To find the area of the region defined by the set of points \( (x, y) \) such that \( x^{2} + y^{2} \le 1 \le x + y \), we need to understand the shapes of the boundaries involved.
- The inequality \( x^{2} + y^{2} \le 1 \) describes a circle centered at the origin with radius 1.
- The inequality \( x + y \ge 1 \) describes a line. This line intersects the circle to form a segment on the upper boundary of the circle.
First, let's find the points of intersection between the circle and the line:
- From the equation \( x + y = 1 \), we can express \( y \) as \( y = 1 - x \).
- Substitute \( y = 1 - x \) into the circle's equation:
\(x^2 + (1 - x)^2 = 1\)
Simplifying, we get:
\(x^2 + 1 - 2x + x^2 = 1\)
\(2x^2 - 2x = 0\)
\(2x(x - 1) = 0\) - Thus, the solutions are \( x = 0 \) or \( x = 1 \).
- For \( x = 0 \), \( y = 1 \) and for \( x = 1 \), \( y = 0 \). The intersection points are \( (0, 1) \) and \( (1, 0) \).
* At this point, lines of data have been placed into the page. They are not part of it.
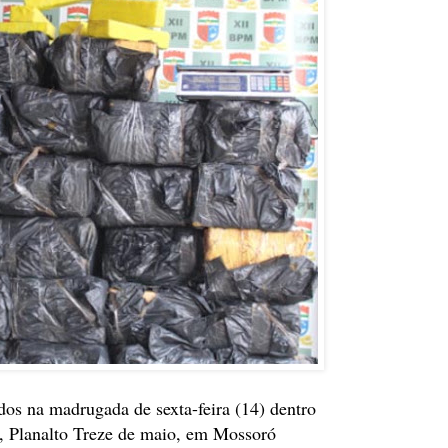
os na madrugada de sexta-feira (14) dentro
, Planalto Treze de maio, em Mossoró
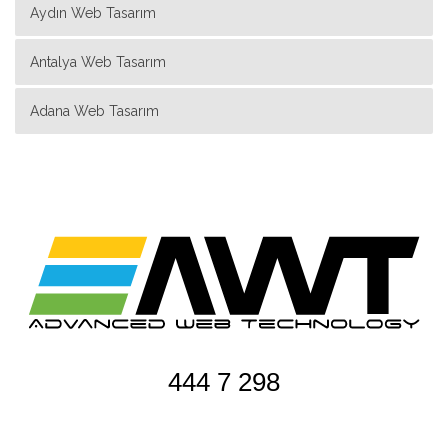
Aydın Web Tasarım
Antalya Web Tasarım
Adana Web Tasarım
444 7 298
The region bounded by the circle (\( x^2 + y^2 = 1 \)) from \( (0, 1) \) to \( (1, 0) \), and above the line \( x + y = 1 \), forms a segment of the circle.
To calculate the area of the region, we find the area of the circular segment and subtract the area of the triangle formed by the intersection points.
- Area of the circular segment:
The angle subtended by the segment at the center of the circle is \( \frac{\pi}{2} \), since it corresponds to a quarter of the circle. The area of a quarter-circle is: \(\frac{\pi \cdot 1^2}{4} = \frac{\pi}{4}\) - Area of the triangle:
The triangle with vertices at \( (0, 1), (1, 0), (0, 0) \) has a base and height of 1 unit each. Its area is: \(\frac{1 \cdot 1}{2} = \frac{1}{2}\) - Area of the region:
Subtracting the area of the triangle from the area of the quarter-circle: \(\frac{\pi}{4} - \frac{1}{2}\)
Therefore, the area of the region is \(\left(\frac{\pi}{4} - \frac{1}{2}\right)\) square units.